Superminds   (Article paru dans le magazine Générique(s)23 de juillet / août 2009).Superminds


Avant Heroes, il y eut les presque zéros du super-héroïsme : les Superminds. Une madeleine eighties électrique, où la parodie l'emporte sur les capes dans un grand flash fluo.  Léo Soesanto.


Le producteur de Heroes, Tim Kring, confessait qu'avant de sauver la majorette (et le monde), il goûtait peu au monde des comics. Il oublie avoir tâté du genre super-héroïque le temps d'un script de Superminds (1985-1986), ou Misfits of Science en version originale. Une série éloignée des intrigues touffues et apocalyptiques de Heroes. Générique: d'abord, une salle de séjour, une télé, un spectateur jeune, le visage hors champ. A l'écran dans l'écran, un pianiste de jazz chante pépère combien les Misfits of Science sont des gens cool et qu'il adore. Le jeune s'énerve et donne un coup de Converse au poste. Qui chute. Le vrai générique peut commencer, rock'n'roll (la chanson rappelle Les Démons de Minuit du groupe Images). La série sera à l'avenant, rock'n'roll comme figuré dans les eighties: bruyant, décomplexé, kitsh. Et avec des bandanas.


Créé par James D. Parriot (on lui doit Forever Knight, série canadienne avec un détective vampire), Superminds conte les tribulations d'un groupe d'individus à superpouvoirs - presque au sens de groupe de rock. Rassemblés par le Dr Hayes, ils doivent stopper dans le pilote un projet diabolique de rayon à neutrons. Ironiquement, Hayes le chef n'a aucun pouvoir. Incarné par Dean Paul Martin (fils de), il mélange Bill Murray circa S.O.S. Fantômes pour le côté malin/magouilleur et Michael J. Fox pour ses airs de gosse attardé. Autour, il y a son collègue Elvin (Kevin Peter Hall, l'acteur planqué dans le costume de Predator), géant capable de rétrécir à la taille de 20 cm (et qui se promène avec des joggings de Ken et Barbie en poche); puis Johnny B., rocker et maître de l'électricité; et enfin Gloria, adolescente douée de télékinésie (la jeune Courtney Cox, dont le titre de gloire était alors d'avoir guinché avec Bruce Springsteen dans la vidéo de Dancing in the Dark).

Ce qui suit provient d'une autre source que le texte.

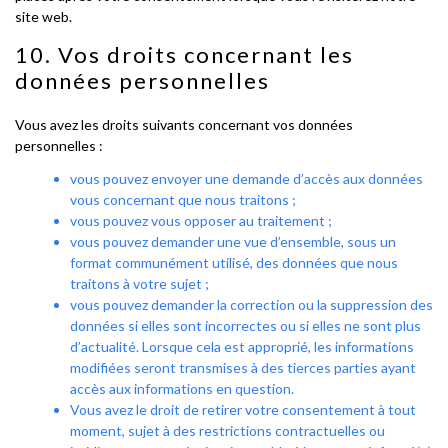
site web.
10. Vos droits concernant les
données personnelles
Vous avez les droits suivants concernant vos données
personnelles :
vous pouvez envoyer une demande d’accès aux données
vous concernant que nous traitons ;
vous pouvez vous opposer au traitement ;
vous pouvez demander une vue d’ensemble, sous un
format communément utilisé, des données que nous
traitons à votre sujet ;
vous pouvez demander la correction ou la suppression des
données si elles sont incorrectes ou si elles ne sont plus
d’actualité. Lorsque cela est approprié, les informations
modifiées seront transmises à des tierces parties ayant
accès aux informations en question.
Vous avez le droit de retirer votre consentement à tout
moment, sujet à des restrictions contractuelles ou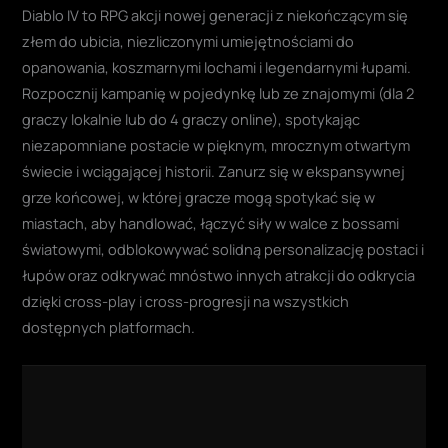
Diablo IV to RPG akcji nowej generacji z niekończącym się
złem do ubicia, niezliczonymi umiejętnościami do
opanowania, koszmarnymi lochami i legendarnymi łupami.
Rozpocznij kampanię w pojedynkę lub ze znajomymi (dla 2
graczy lokalnie lub do 4 graczy online), spotykając
niezapomniane postacie w pięknym, mrocznym otwartym
świecie i wciągającej historii. Zanurz się w ekspansywnej
grze końcowej, w której gracze mogą spotykać się w
miastach, aby handlować, łączyć siły w walce z bossami
światowymi, odblokowywać solidną personalizację postaci i
łupów oraz odkrywać mnóstwo innych atrakcji do odkrycia
dzięki cross-play i cross-progresji na wszystkich
dostępnych platformach.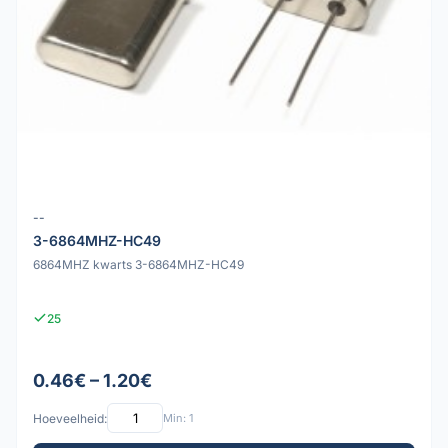
--
3-6864MHZ-HC49
6864MHZ kwarts 3-6864MHZ-HC49
25
0.46€ – 1.20€
Hoeveelheid:
Min: 1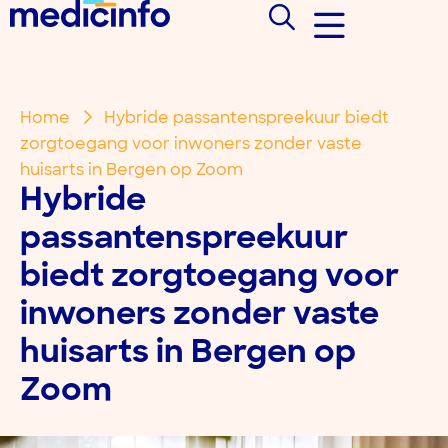
Home
Hybride passantenspreekuur biedt
zorgtoegang voor inwoners zonder vaste
huisarts in Bergen op Zoom
Hybride
passantenspreekuur
biedt zorgtoegang voor
inwoners zonder vaste
huisarts in Bergen op
Zoom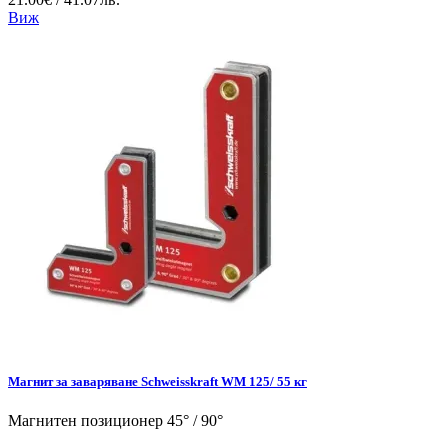
Виж
Магнит за заваряване Schweisskraft WM 125/ 55 кг
Магнитен позиционер 45° / 90°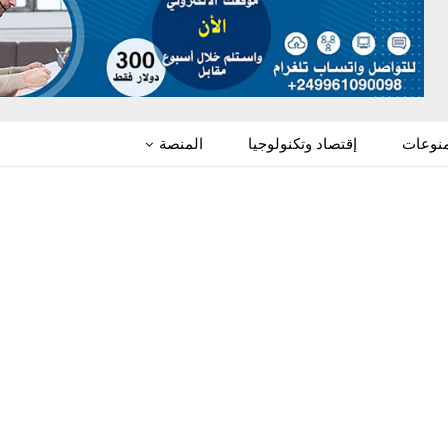
منوعات
إقتصاد وتكنولوجيا
المنصة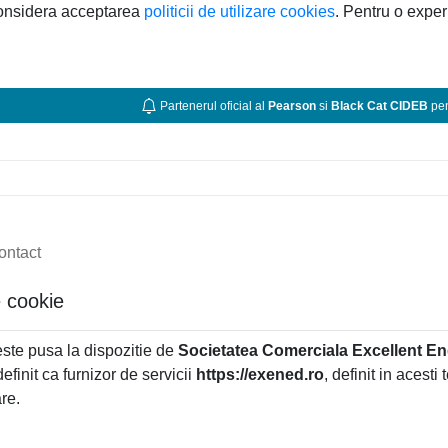
considera acceptarea
politicii de utilizare cookies
. Pentru o exper
Partenerul oficial al
Pearson
si
Black Cat CIDEB
pen
ontact
re cookie
este pusa la dispozitie de
Societatea Comerciala Excellent En
efinit ca furnizor de servicii
https://exened.ro
, definit in acesti
are.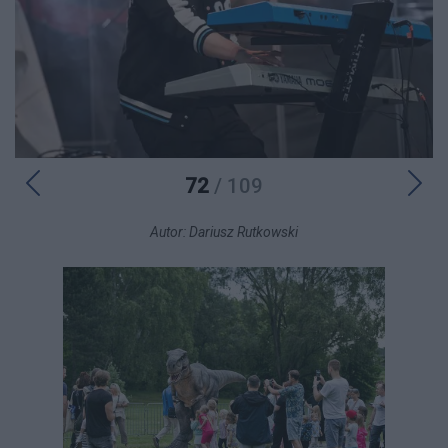
72
/ 109
Autor: Dariusz Rutkowski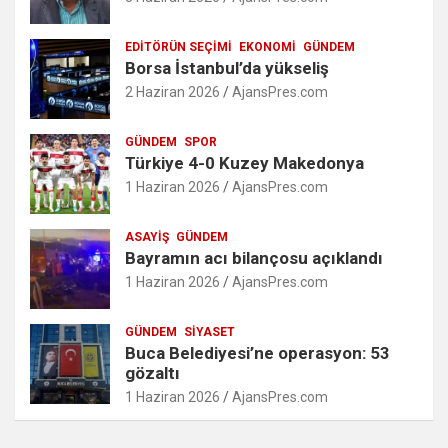
EDITÖRÜN SEÇIMI
EKONOMI
GÜNDEM
Borsa İstanbul’da yükseliş
2 Haziran 2026
AjansPres.com
GÜNDEM
SPOR
Türkiye 4-0 Kuzey Makedonya
1 Haziran 2026
AjansPres.com
ASAYIŞ
GÜNDEM
Bayramın acı bilançosu açıklandı
1 Haziran 2026
AjansPres.com
GÜNDEM
SIYASET
Buca Belediyesi’ne operasyon: 53
gözaltı
1 Haziran 2026
AjansPres.com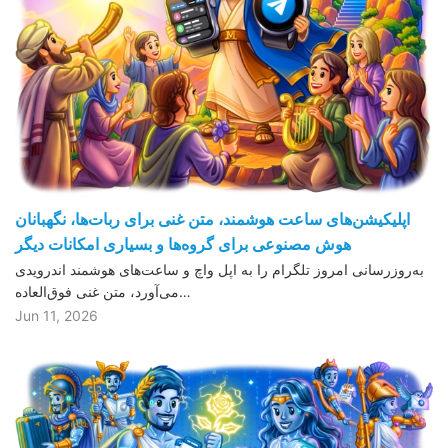
اپلیکیشن‌های ساعت هوشمند، متن غنی برای ربات‌ها، نگهبانان
هوش مصنوعی برای گروه‌ها و بسیاری امکانات دیگر
به‌روزرسانی امروز تلگرام را به اپل واچ و ساعت‌های هوشمند اندرویدی
می‌آورد، متن غنی فوق‌العاده…
Jun 11, 2026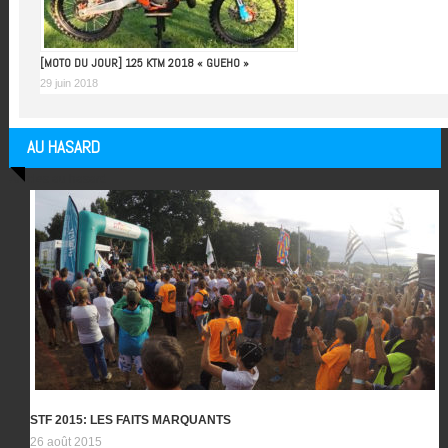
[MOTO DU JOUR] 125 KTM 2018 « GUEHO »
29 juin 2018
AU HASARD
Articles au hasard
STF 2015: LES FAITS MARQUANTS
26 août 2015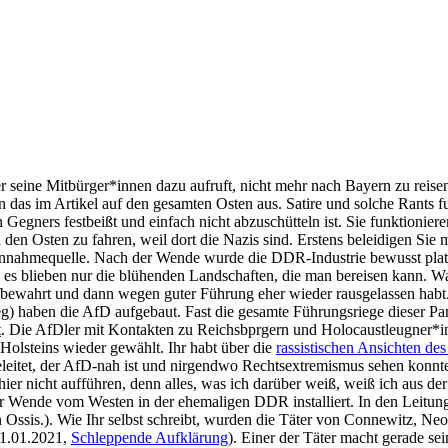
 sei­ne Mitbürger*innen dazu auf­ruft, nicht mehr nach Bay­ern zu rei­sen. W
das im Arti­kel auf den gesam­ten Osten aus. Sati­re und sol­che Rants fun
eg­ners fest­beißt und ein­fach nicht abzu­schüt­teln ist. Sie funk­tio­nie­r
in den Osten zu fah­ren, weil dort die Nazis sind. Ers­tens belei­di­gen Si
­de Ein­nah­me­quel­le. Nach der Wen­de wur­de die DDR-Indus­trie bewusst 
rt und es blie­ben nur die blü­hen­den Land­schaf­ten, die man berei­sen ka
f­be­wahrt und dann wegen guter Füh­rung eher wie­der raus­ge­las­sen h
) haben die AfD auf­ge­baut. Fast die gesam­te Füh­rungs­rie­ge die­ser Par
t
. Die AfD­ler mit Kon­tak­ten zu Reichsbprgern und Holocaustleugner*
ig-Hol­steins wie­der gewählt. Ihr habt über die
ras­sis­ti­schen Ansich­ten de
elei­tet, der AfD-nah ist und nir­gend­wo Rechts­extre­mis­mus sehen konn
er nicht auf­füh­ren, denn alles, was ich dar­über weiß, weiß ich aus der 
der Wen­de vom Wes­ten in der ehe­ma­li­gen DDR instal­liert. In den Lei­tung
sis.). Wie Ihr selbst schreibt, wur­den die Täter von Con­ne­witz, Neo-N
 11.01.2021,
Schlep­pen­de Auf­klä­rung
). Einer der Täter macht gera­de sein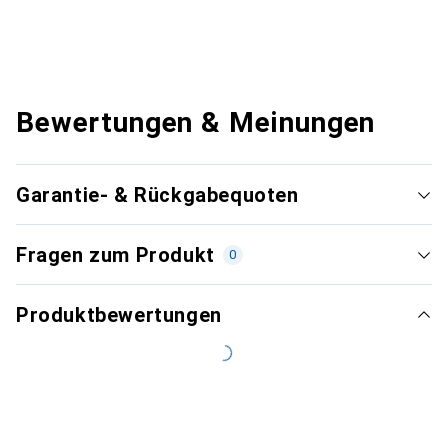
Bewertungen & Meinungen
Garantie- & Rückgabequoten
Fragen zum Produkt
0
Produktbewertungen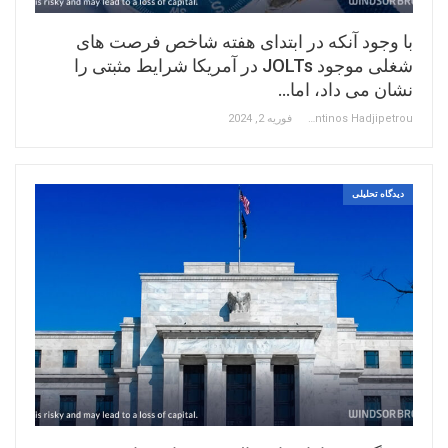
با وجود آنکه در ابتدای هفته شاخص فرصت های
شغلی موجود JOLTs در آمریکا شرایط مثبتی را
نشان می داد، اما…
Constantinos Hadjipetrou
فوریه 2, 2024
دیدگاه تحلیلی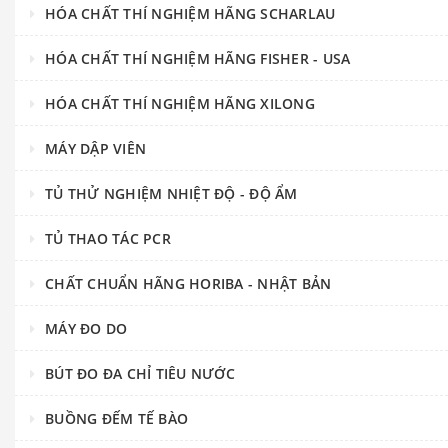
HÓA CHẤT THÍ NGHIỆM HÃNG SCHARLAU
HÓA CHẤT THÍ NGHIỆM HÃNG FISHER - USA
HÓA CHẤT THÍ NGHIỆM HÃNG XILONG
MÁY DẬP VIÊN
TỦ THỬ NGHIỆM NHIỆT ĐỘ - ĐỘ ẨM
TỦ THAO TÁC PCR
CHẤT CHUẨN HÃNG HORIBA - NHẬT BẢN
MÁY ĐO DO
BÚT ĐO ĐA CHỈ TIÊU NƯỚC
BUỒNG ĐẾM TẾ BÀO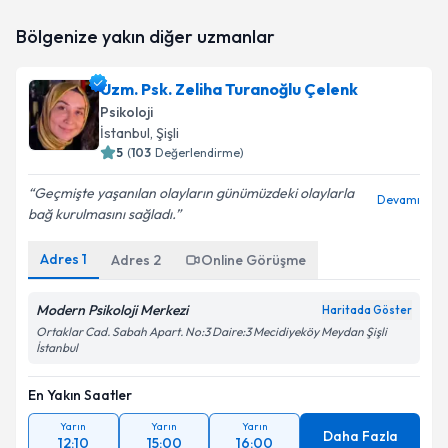
Klinik Psikolog Merve Şahin
için randevu takvimi
Bölgenize yakın diğer uzmanlar
talebi oluşturun. Size bu uzmandan randevu almanız
için bir takvim hazırlandığında e-posta ile
bilgilendireceğiz.
Uzm. Psk. Zeliha Turanoğlu Çelenk
Psikoloji
E-posta Adresiniz
İstanbul
, Şişli
5
(
103
Değerlendirme)
Geçmişte yaşanılan olayların günümüzdeki olaylarla
Devamı
bağ kurulmasını sağladı.
Kişisel verilerimin işlenmesine ilişkin
Aydınlatma
Metni
'ni okudum ve kişisel verilerimin belirtilen
kapsamda işlenmesini kabul ediyorum.
Adres
1
Adres
2
Online Görüşme
Modern Psikoloji Merkezi
Haritada Göster
Takvim Talebini Gönder
Ortaklar Cad. Sabah Apart. No:3 Daire:3 Mecidiyeköy Meydan Şişli
İstanbul
En Yakın Saatler
Yarın
Yarın
Yarın
Daha Fazla
12:10
15:00
16:00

Toutes ces références eighties datent la série, tout comme l'influent film culte Les Aventures de Buckaroo Banzaï à travers la 8e Dimension - où un savant (déjà) farfelu affrontait des méchants aliens interdimensionnels. Superminds sera donc de la SF potache et parodique, de l'héroïsme pour rire façon Les Aventures de Jack Burton dans les Griffes du Mandarin. Le postmodernisme n'était pas alors partout de cité: d'où la presque candeur des gimmicks décalés dont les auteurs abusent dans les épisodes, film dans le film, voix off inutile, effets clipés, titres idiots en anglais tels "Your place or Mayan", "Against All Oz". Victimes de la mode, les scénarios calquent des succès de l'époque à présent oubliés tels Recherche Susan Désespérément ou Les Dieux sont tombés sur la Tête.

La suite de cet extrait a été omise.